I shifted my agenda today. Broadened it to focus on engaging unapolagetically with the people and geography of the hill. I feel myself coming to know this little slice of the market, its pimps, business men, tourists, druggies, flower carriers, workers taking a smoke break, drinkers up at the Virginia Inn. Each group has their own energy and potential, but I feel too clumsy to fully milk those potentials. As I get to know the space better I come to see and feel its ebb and flow. It moves in waves of excitement and activity, one lift after the next for a buzzing cycle, and then dead and grey and seemingly over for good until the next rush of circumstance brings a sense of life to the place. It was the same way driving a cab. Some combination of my timing, and my shifting confidence and perception created an image of the city breathing in and out, filling up with energy and emptying out of it in bursts of varying length.
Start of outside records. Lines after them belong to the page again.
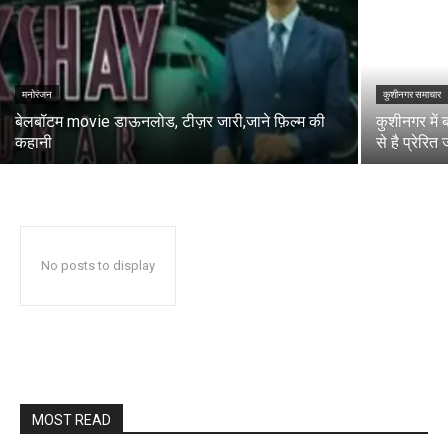
मनोरंजन
कुशीनगर समाचार
बेलबॉटम movie डाऊनलोड, टीज़र जारी,जाने फ़िल्म की
कुशीनगर मे
कहानी
से है प्रेरि
No posts to display
MOST READ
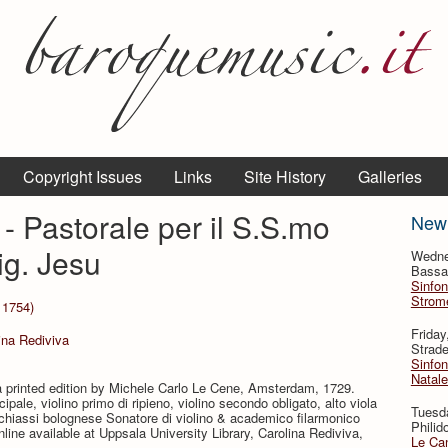
Copyright Issues
Links
Site History
Galleries
 - Pastorale per il S.S.mo
New
ig. Jesu
Wedne
Bassan
Sinfon
Strome
 1754)
Frida
ina Rediviva
Strade
Sinfon
Natale
a printed edition by Michele Carlo Le Cene, Amsterdam, 1729.
ncipale, violino primo di ripieno, violino secondo obligato, alto viola
Tuesd
chiassi bolognese Sonatore di violino & academico filarmonico
Philid
line available at Uppsala University Library, Carolina Rediviva,
Le Can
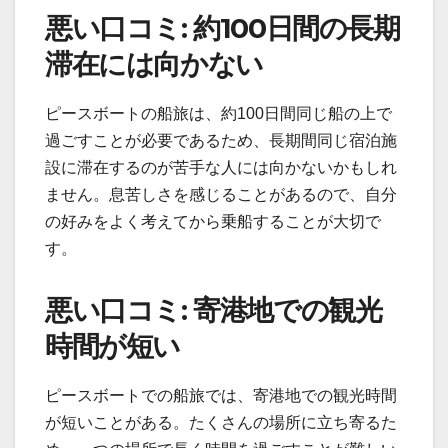
悪い口コミ: 約100日間の長期
滞在には向かない
ピースボートの船旅は、約100日間同じ船の上で
過ごすことが必要であるため、長期間同じ宿泊施
設に滞在するのが苦手な人には向かないかもしれ
ません。息苦しさを感じることがあるので、自分
の好みをよく考えてから乗船することが大切で
す。
悪い口コミ: 寄港地での観光
時間が短い
ピースボートでの船旅では、寄港地での観光時間
が短いことがある。たくさんの場所に立ち寄るた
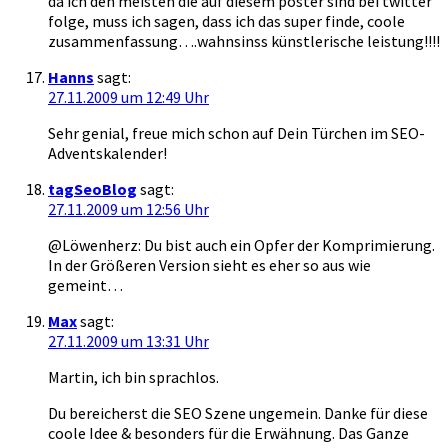
da ich den meisten die auf diesem poster sind bei twitter
folge, muss ich sagen, dass ich das super finde, coole
zusammenfassung….wahnsinss künstlerische leistung!!!!
Hanns
sagt:
27.11.2009 um 12:49 Uhr
Sehr genial, freue mich schon auf Dein Türchen im SEO-
Adventskalender!
tagSeoBlog
sagt:
27.11.2009 um 12:56 Uhr
@Löwenherz: Du bist auch ein Opfer der Komprimierung.
In der Größeren Version sieht es eher so aus wie
gemeint…
Max
sagt:
27.11.2009 um 13:31 Uhr
Martin, ich bin sprachlos.
Du bereicherst die SEO Szene ungemein. Danke für diese
coole Idee & besonders für die Erwähnung. Das Ganze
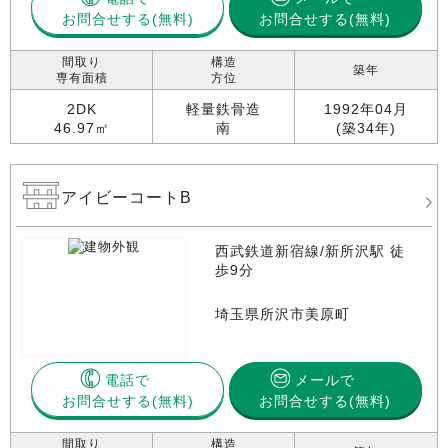
お問合せする
お問合せする(無料)
間取り
構造
築年
専有面積
方位
2DK
軽量鉄骨造
1992年04月
46.97㎡
南
(築34年)
アイビーコートB
西武鉄道新宿線/新所沢駅 徒
歩9分
埼玉県所沢市美原町
電話で
メールで
お問合せする
お問合せする(無料)
間取り
構造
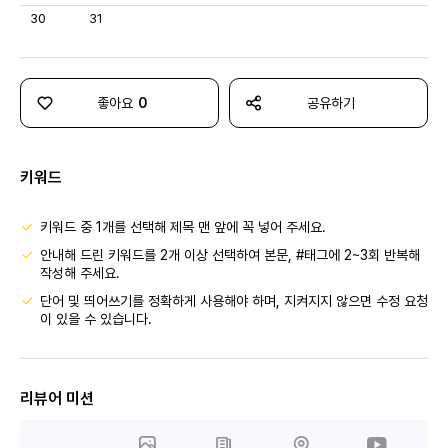
30
31
좋아요
0
공유하기
키워드
키워드 중 1개를 선택해 제목 맨 앞에 꼭 넣어 주세요.
안내해 드린 키워드를 2개 이상 선택하여 본문, #태그에 2~3회 반복해
작성해 주세요.
단어 및 띄어쓰기를 정확하게 사용해야 하며, 지켜지지 않으면 수정 요청
이 있을 수 있습니다.
리뷰어 미션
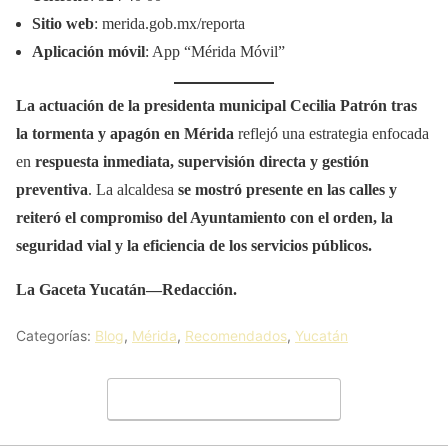
Sitio web
: merida.gob.mx/reporta
Aplicación móvil
: App “Mérida Móvil”
La actuación de la presidenta municipal Cecilia Patrón tras
la tormenta y apagón en Mérida
reflejó una estrategia enfocada
en
respuesta inmediata, supervisión directa y gestión
preventiva
. La alcaldesa
se mostró presente en las calles y
reiteró el compromiso del Ayuntamiento con el orden, la
seguridad vial y la eficiencia de los servicios públicos.
La Gaceta Yucatán—Redacción.
Categorías:
Blog
,
Mérida
,
Recomendados
,
Yucatán
Deja un comentario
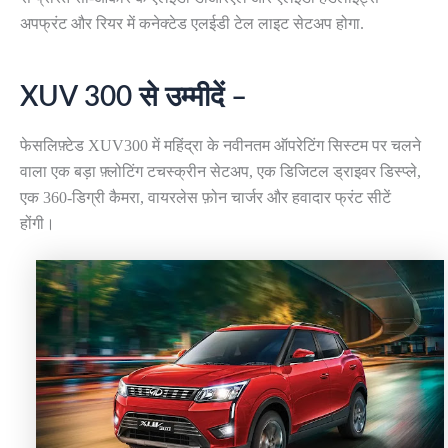
अपफ्रंट और रियर में कनेक्टेड एलईडी टेल लाइट सेटअप होगा.
XUV 300 से उम्मीदें –
फेसलिफ़्टेड XUV300 में महिंद्रा के नवीनतम ऑपरेटिंग सिस्टम पर चलने
वाला एक बड़ा फ़्लोटिंग टचस्क्रीन सेटअप, एक डिजिटल ड्राइवर डिस्प्ले,
एक 360-डिग्री कैमरा, वायरलेस फ़ोन चार्जर और हवादार फ्रंट सीटें
होंगी।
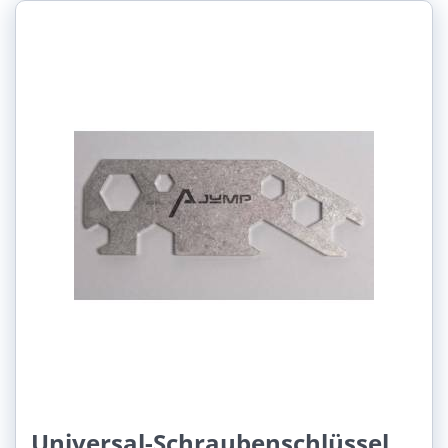
Universal-Schraubenschlüssel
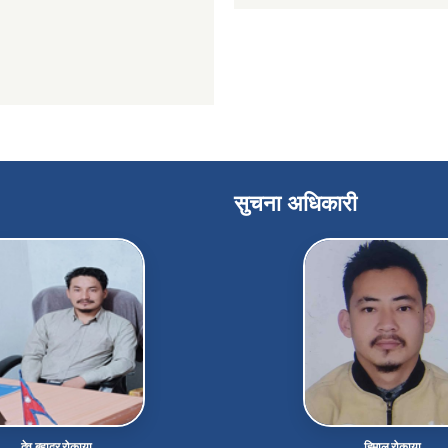
सुचना अधिकारी
देव बहादुर रोकाया
हिमाल रोकाया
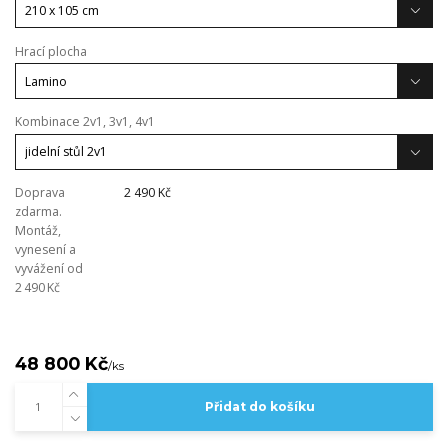
Hrací plocha
Kombinace 2v1, 3v1, 4v1
Doprava
2 490 Kč
zdarma.
Montáž,
vynesení a
vyvážení od
2 490 Kč
48 800 Kč
/
ks
Přidat do košíku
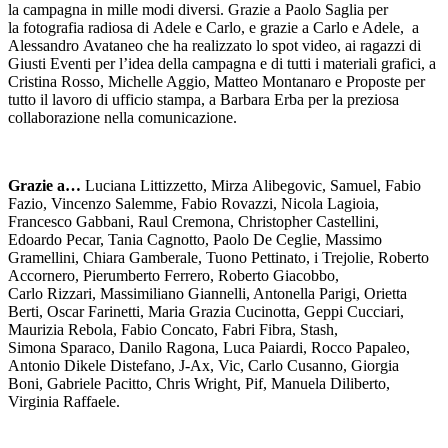
la campagna in mille modi diversi. Grazie a Paolo Saglia per
la fotografia radiosa di Adele e Carlo, e grazie a Carlo e Adele, a
Alessandro Avataneo che ha realizzato lo spot video, ai ragazzi di
Giusti Eventi per l’idea della campagna e di tutti i materiali grafici, a
Cristina Rosso, Michelle Aggio, Matteo Montanaro e Proposte per
tutto il lavoro di ufficio stampa, a Barbara Erba per la preziosa
collaborazione nella comunicazione.
Grazie a…
Luciana Littizzetto, Mirza Alibegovic, Samuel, Fabio
Fazio, Vincenzo Salemme, Fabio Rovazzi, Nicola Lagioia,
Francesco Gabbani, Raul Cremona, Christopher Castellini,
Edoardo Pecar, Tania Cagnotto, Paolo De Ceglie, Massimo
Gramellini, Chiara Gamberale, Tuono Pettinato, i Trejolie, Roberto
Accornero, Pierumberto Ferrero
, Roberto Giacobbo,
Carlo Rizzari, Massimiliano Giannelli, Antonella Parigi, Orietta
Berti, Oscar Farinetti, Maria Grazia Cucinotta, Geppi Cucciari,
Maurizia Rebola, Fabio Concato, Fabri Fibra, Stash,
Simona Sparaco, Danilo Ragona, Luca Paiardi, Rocco Papaleo,
Antonio Dikele Distefano, J-Ax, Vic, Carlo Cusanno, Giorgia
Boni, Gabriele P
acitto, Chris Wright, Pif, Manuela Diliberto,
Virginia Raffaele.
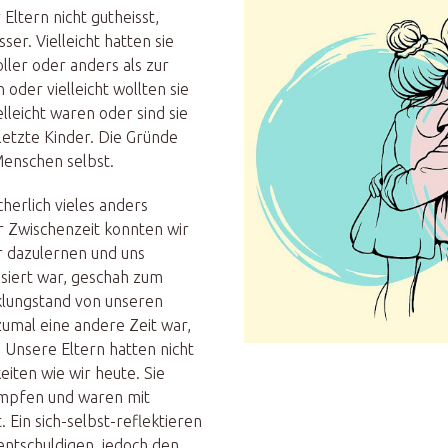
Eltern nicht gutheisst,
ser. Vielleicht hatten sie
ller oder anders als zur
 oder vielleicht wollten sie
lleicht waren oder sind sie
letzte Kinder. Die Gründe
 Menschen selbst.
cherlich vieles anders
er Zwischenzeit konnten wir
hr dazulernen und uns
siert war, geschah zum
klungstand von unseren
zumal eine andere Zeit war,
. Unsere Eltern hatten nicht
eiten wie wir heute. Sie
mpfen und waren mit
 Ein sich-selbst-reflektieren
s entschuldigen, jedoch den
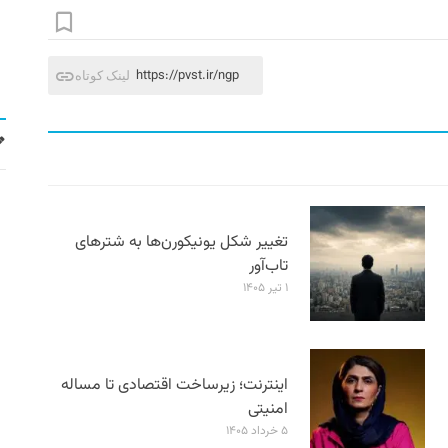
https://pvst.ir/ngp
لینک کوتاه
تغییر شکل یونیکورن‌ها به شترهای
تاب‌آور
۱ تیر ۱۴۰۵
اینترنت؛ زیرساخت اقتصادی تا مساله
امنیتی
۵ خرداد ۱۴۰۵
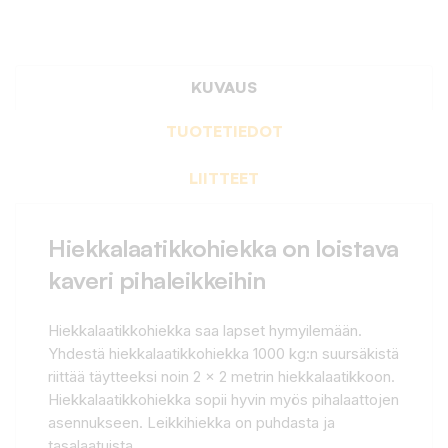
KUVAUS
TUOTETIEDOT
LIITTEET
Hiekkalaatikkohiekka on loistava
kaveri pihaleikkeihin
Hiekkalaatikkohiekka saa lapset hymyilemään.
Yhdestä hiekkalaatikkohiekka 1000 kg:n suursäkistä
riittää täytteeksi noin 2 x 2 metrin hiekkalaatikkoon.
Hiekkalaatikkohiekka sopii hyvin myös pihalaattojen
asennukseen. Leikkihiekka on puhdasta ja
tasalaatuista.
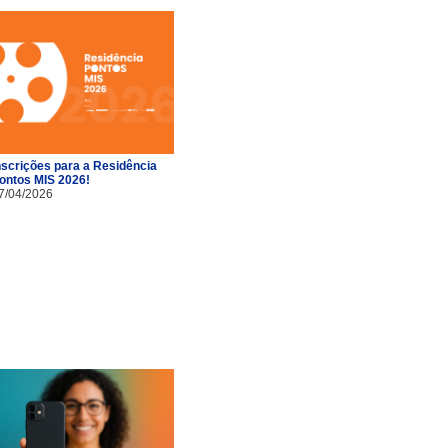
nscrições para a Residência
ontos MIS 2026!
7/04/2026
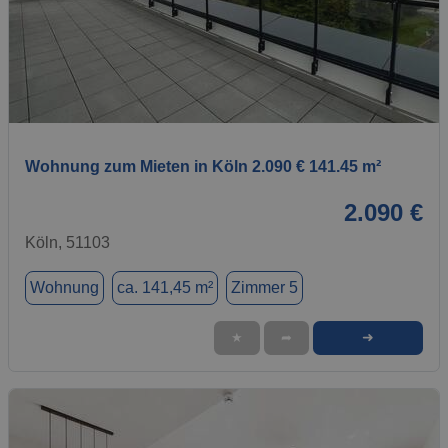
1 / 1
Wohnung zum Mieten in Köln 2.090 € 141.45 m²
2.090 €
Köln, 51103
Wohnung
ca. 141,45 m²
Zimmer 5
➜
★
➦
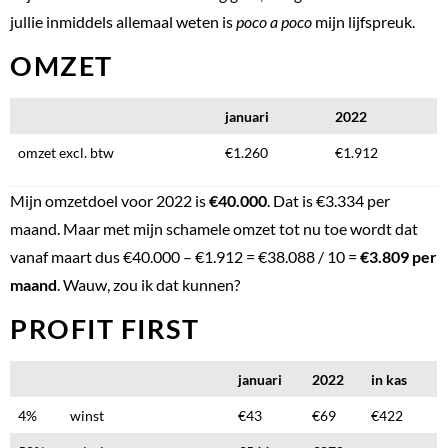
jullie inmiddels allemaal weten is
poco a poco
mijn lijfspreuk.
OMZET
januari
2022
omzet excl. btw
€1.260
€1.912
Mijn omzetdoel voor 2022 is
€40.000
. Dat is €3.334 per
maand. Maar met mijn schamele omzet tot nu toe wordt dat
vanaf maart dus €40.000 – €1.912 = €38.088 / 10 =
€3.809 per
maand
. Wauw, zou ik dat kunnen?
PROFIT FIRST
januari
2022
in kas
4%
winst
€43
€69
€422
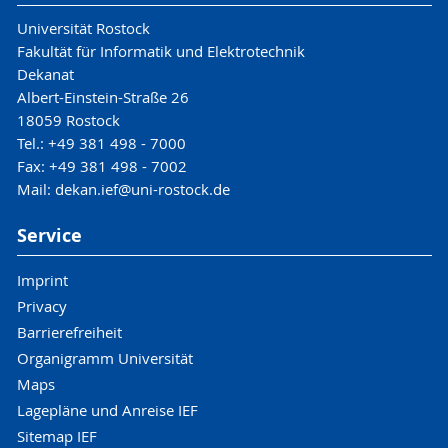
Universität Rostock
Fakultät für Informatik und Elektrotechnik
Dekanat
Albert-Einstein-Straße 26
18059 Rostock
Tel.: +49 381 498 - 7000
Fax: +49 381 498 - 7002
Mail: dekan.ief@uni-rostock.de
Service
Imprint
Privacy
Barrierefreiheit
Organigramm Universität
Maps
Lagepläne und Anreise IEF
Sitemap IEF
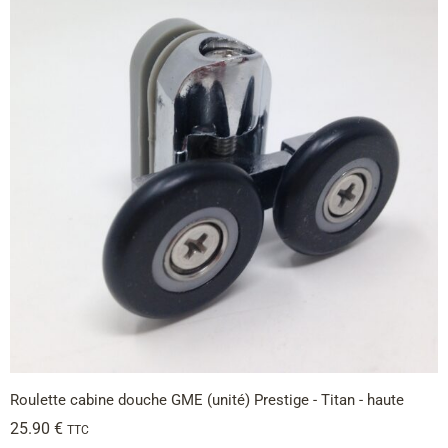
Roulette cabine douche GME (unité) Prestige - Titan - haute
25.90
€
TTC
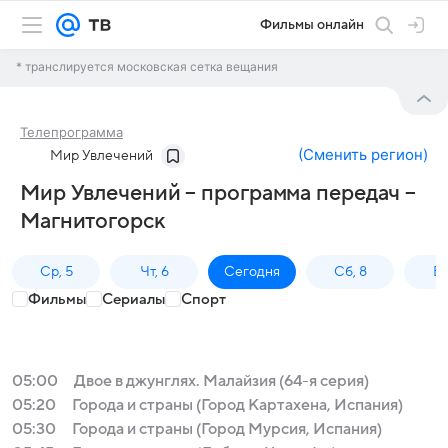
Фильмы онлайн
* транслируется московская сетка вещания
Телепрограмма
(
Сменить регион
)
Мир Увлечений
Мир Увлечений – программа передач –
Магнитогорск
Ср, 5
Чт, 6
Сегодня
Сб, 8
Вс
Фильмы
Сериалы
Спорт
05:00
Двое в джунглях. Малайзия (64-я серия)
05:20
Города и страны (Город Картахена, Испания)
05:30
Города и страны (Город Мурсия, Испания)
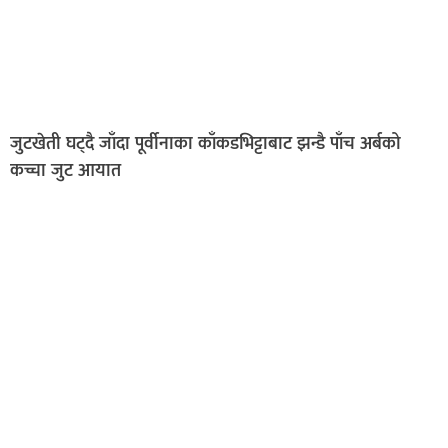
जुटखेती घट्दै जाँदा पूर्वीनाका काँकडभिट्टाबाट झन्डै पाँच अर्बको
कच्चा जुट आयात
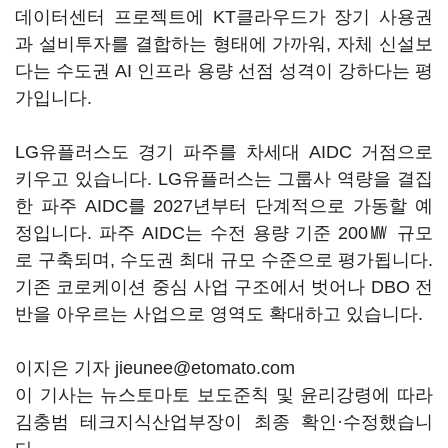
데이터센터 프로젝트에 KT클라우드가 장기 사용권
과 설비투자를 결합하는 형태에 가까워, 자체 신설보
다는 수도권 AI 인프라 용량 선점 성격이 강하다는 평
가입니다.
LG유플러스도 경기 파주를 차세대 AIDC 거점으로
키우고 있습니다. LG유플러스는 그룹사 역량을 결집
한 파주 AIDC를 2027년부터 단계적으로 가동할 예
정입니다. 파주 AIDC는 수전 용량 기준 200㎿ 규모
로 구축되며, 수도권 최대 규모 수준으로 평가됩니다.
기존 코로케이션 중심 사업 구조에서 벗어나 DBO 전
반을 아우르는 사업으로 영역도 확대하고 있습니다.
이지은 기자 jieunee@etomato.com
이 기사는 뉴스토마토 보도준칙 및 윤리강령에 따라
김충범 테크지식산업부장이 최종 확인·수정했습니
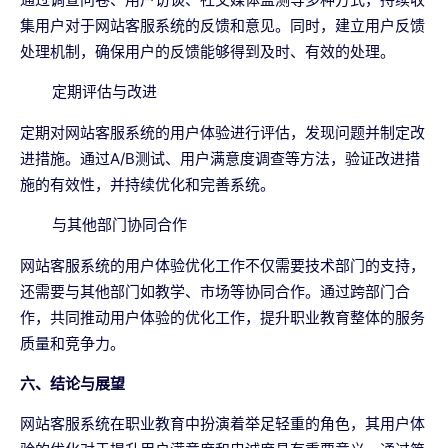
集用户对于网站客服系统的反馈和意见。同时，建立用户反馈
处理机制，确保用户的反馈能够得到及时、有效的处理。
定期评估与改进
定期对网站客服系统的用户体验进行评估，发现问题并制定改
进措施。通过A/B测试、用户满意度调查等方法，验证改进措
施的有效性，并持续优化和完善系统。
与其他部门协同合作
网站客服系统的用户体验优化工作不仅需要技术部门的支持，
还需要与其他部门如教学、市场等协同合作。通过跨部门合
作，共同推动用户体验的优化工作，提升职业教育整体的服务
质量和竞争力。
六、结论与展望
网站客服系统在职业教育中扮演着举足轻重的角色，其用户体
When I think about it, improvisational dance is often the same; bursts of intensity and spans of reflection or even boredom as we follow our naural patterns of being.
Back to the lift I think of the highlights.
An awkward time sitting next to an old man on the driftwood bench half way up, unsure how to tap into the rich well of his experience. He shuffled off.
Dancing after pushing the exuberant large man up at a run. Translating the movement of his flesh across his back into luscious gyrations as I leaped and skittered my way back down, slashing my right arm with a feather I had found in its cuff.
Looking up the hill to see KT dancing, sad and poignant to my eyes, conveying a shared experience of struggle and half found release.
Helping a man with his cart even though at first he doesn't want help, I notice a scrawled sentence tucked into the chaos. It reads "He's at his limit." It touches me poignantly as coincidence often will do. An openness to the universe might be another way to call it, but how can I can convince people that it is worthwhile to have such an openess.
Watching what I assume to be a pimp and a prostitute arguing. He gets real agressive when Adam the photographer joins me, but we don't back down. They move off just before some bike cops arrive. Adam says he gets stuff like that all the time because of his big camera
Pushing the girl who gave me her full weight up at the end. I could have stepped back and lifted her into the air. I had her stop and she continued to give me her weight as she looked up at the sky. I must admit, such trust is sexy.
The exuberant large man and his entourage appearing time and again, almost like a reoccuring theme in a drug trip, each occurence more surreal than the last.
I struggle to put these moments into a larger framework and feel like we are making a mark. At the same time I hold on to these as moments of gratification withing a very difficult project. Without the joy and craft of movement to buttress my doubts, the project seems naked and open to question. When people ask why we are doing this I wish they would stop and really discuss whether it is worth doing because I am not sure, but they move on pretty quickly and it is all I can do to get out a line about openness to strangers or trying to shift the way you experience going up a hill. Carrying on seems like the most important thing. Its what seperates a momentary idea from its experienced execution, even though the reality never turns out like you expected.